There are more than 460,000 open cyber-related jobs in the U.S, according to Cyberseek.org, and the onus to attract the talent to fill these positions is primarily on CISOs and SOC team managers. They are responsible for finding not only the talent with the right cybersecurity skillsets, but also the talent with the skillsets that will be most beneficial to their SOC team. Compounding the problem is that cybersecurity skills require both hard and soft skills, and a scarcity in any skillset can seriously impact team performance and cyber resilience, and worse, an organization’s security posture
Soft skills, for example, are critical to a SOC’s ability to communicate effectively. The ability to communicate effectively ensures that team members understand their role during a live incident, know how to collaborate with other team members, are able to impart forensic evidence to other team players, and can even identify when another teammate is feeling distressed.
At a minimum, cybersecurity professionals must possess the following five soft skills:
1. Collaboration – Cyber resilience, quick incident response rates, and strong cybersecurity postures don’t happen in a vacuum. SOC team members need to integrate into the team structure and work closely and effectively with other team members. They need to be able to share threat intelligence information to ensure that the entire team is acting as a cohesive unit during a threat.
2. Critical Thinking – Critical thinking, the ability to examine facts, analyze them, and form conclusions, is at the heart of SOC analysts’ job, particularly when they must investigate multiple layers of an attack.

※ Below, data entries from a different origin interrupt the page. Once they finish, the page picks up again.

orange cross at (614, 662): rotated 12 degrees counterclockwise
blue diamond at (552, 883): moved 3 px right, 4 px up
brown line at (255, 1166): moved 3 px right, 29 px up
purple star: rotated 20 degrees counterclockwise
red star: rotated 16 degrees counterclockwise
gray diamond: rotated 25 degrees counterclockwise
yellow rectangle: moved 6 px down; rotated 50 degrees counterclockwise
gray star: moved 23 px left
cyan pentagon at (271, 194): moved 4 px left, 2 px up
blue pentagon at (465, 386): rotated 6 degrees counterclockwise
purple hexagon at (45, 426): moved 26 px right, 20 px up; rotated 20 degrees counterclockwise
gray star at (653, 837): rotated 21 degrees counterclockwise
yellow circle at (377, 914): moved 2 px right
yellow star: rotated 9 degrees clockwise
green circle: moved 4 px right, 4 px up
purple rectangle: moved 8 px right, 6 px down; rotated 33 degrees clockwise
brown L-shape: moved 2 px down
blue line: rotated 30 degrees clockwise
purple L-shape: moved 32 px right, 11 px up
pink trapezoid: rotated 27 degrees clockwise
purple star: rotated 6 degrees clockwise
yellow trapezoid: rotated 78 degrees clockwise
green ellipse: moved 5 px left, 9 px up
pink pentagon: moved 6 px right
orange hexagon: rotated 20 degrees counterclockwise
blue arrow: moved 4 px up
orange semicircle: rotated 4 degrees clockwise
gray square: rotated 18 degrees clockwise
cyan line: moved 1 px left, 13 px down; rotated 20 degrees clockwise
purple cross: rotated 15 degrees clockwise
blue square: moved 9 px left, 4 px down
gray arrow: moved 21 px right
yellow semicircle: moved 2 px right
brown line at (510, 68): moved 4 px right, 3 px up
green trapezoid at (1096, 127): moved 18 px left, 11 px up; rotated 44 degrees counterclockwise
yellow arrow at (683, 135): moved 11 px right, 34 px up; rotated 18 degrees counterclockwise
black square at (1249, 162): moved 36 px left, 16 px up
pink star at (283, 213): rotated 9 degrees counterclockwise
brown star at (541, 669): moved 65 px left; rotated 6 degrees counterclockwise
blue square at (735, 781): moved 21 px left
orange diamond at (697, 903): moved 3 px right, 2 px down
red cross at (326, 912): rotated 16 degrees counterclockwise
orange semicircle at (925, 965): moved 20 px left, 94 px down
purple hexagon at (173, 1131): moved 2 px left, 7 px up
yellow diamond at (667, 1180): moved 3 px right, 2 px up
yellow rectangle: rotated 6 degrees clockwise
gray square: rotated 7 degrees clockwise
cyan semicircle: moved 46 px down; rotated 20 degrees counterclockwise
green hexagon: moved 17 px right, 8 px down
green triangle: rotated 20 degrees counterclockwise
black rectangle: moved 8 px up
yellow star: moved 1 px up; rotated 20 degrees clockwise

3. Communication and Active Listening – Communicating with other team members and management is a regular activity on a SOC team. So is listening and following directions. Competency in communication is especially essential during security incidents when actions taken must be accurately reported, data must be interpreted and conveyed, and decisions about the tools and procedures to use must be made.
4. Work Under Pressure – It’s no secret that cybersecurity professionals work under intense, stressful conditions. The ability to remain calm under pressure, communicate under pressure, and make decisions under pressure in real time with reliable accuracy are vital skills for SOC team members.
5. Problem-Solving – In cybersecurity, where the SOC team is constantly facing an evolving threat landscape and new attack scenarios, analysts need to be able to troubleshoot. They need to be able to use logic and follow an established methodology to interpret and respond to new problems.
Obstacles to Assessing SOC Soft Skills
Given their importance to SOC success, the need to build a SOC team with team members possessing advanced soft skills is urgent and transparent. Yet, judging traits like creativity, adaptability, and leadership can be tricky. Assessments for soft skills during the interview process are rarely useful because the assessment practices in place tend to be ineffective or inaccurate; coding tests, presentations, and other traditional testing methodologies do not work for cybersecurity. According to the 2020 Cyberbit SOC Skills Survey Report, 70% of assessments in cybersecurity are done via conversation only. Nonetheless, insight about a candidate’s soft skills is crucial knowledge for building an elite SOC team.
How to Do Assessments the Right Way
The only effective way to achieve this insight is to evaluate candidates by observing their performance as a member of a SOC team. By observing them in action, SOC managers can determine whether a candidate has the requisite soft skills to become a successful member of their SOC team. Observing and tracking important soft skills helps you identify candidates that remain calm under pressure, communicate effectively, help coordinate investigations and response etc. – it helps you identify the candidates that can benefit and strengthen your SOC team.
Using Cyberbit to Accurately Assess SOC Candidates
The Cyberbit cyber skills platform provides exactly that capability by placing SOC team candidates in a hyper realistic environment with modules that test for both technical and soft skills, allowing you to observe and evaluate their skills in action, thus deepening your insight and understanding of your candidate’s soft skills and helping you to make a more informed decision about candidate viability.
In addition, automated assessments track and grade the candidate allowing you to measure a candidate’s ability to communicate, maintain calm under pressure and respond in stressful situations. Progress tracking allows you to understand how candidates (or new team members or team members in new roles) will affect your team dynamic. Furthermore, you can use the Cyberbit debriefing platform to see whether the candidate took the right steps for detection and investigation, communicated as needed, and was able to respond swiftly.
Assuring SOC Success
Relying solely on analysts’ technical skills and certifications to build your SOC team will leave your organization vulnerable. On the other hand, building a SOC team with both technical skills and soft skills will ensure that your team can respond quickly and decisively when an attack occurs in the real world. SOC managers and CISOS need to look beyond the technical skills required for cybersecurity and build a SOC team comprised of analysts that possess a diversity of knowledge, experience, and skills – both technical and soft skills.